For the word "dari", give the number of lines in these entries that contain it, with nothing else.
Data excerpts: Begin
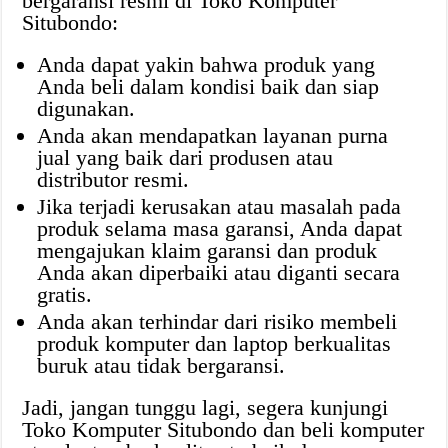
bergaransi resmi di Toko Komputer
Situbondo:
Anda dapat yakin bahwa produk yang
Anda beli dalam kondisi baik dan siap
digunakan.
Anda akan mendapatkan layanan purna
jual yang baik dari produsen atau
distributor resmi.
Jika terjadi kerusakan atau masalah pada
produk selama masa garansi, Anda dapat
mengajukan klaim garansi dan produk
Anda akan diperbaiki atau diganti secara
gratis.
Anda akan terhindar dari risiko membeli
produk komputer dan laptop berkualitas
buruk atau tidak bergaransi.
Jadi, jangan tunggu lagi, segera kunjungi
Toko Komputer Situbondo dan beli komputer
Data excerpts: End
• [Answer to this problem]: 2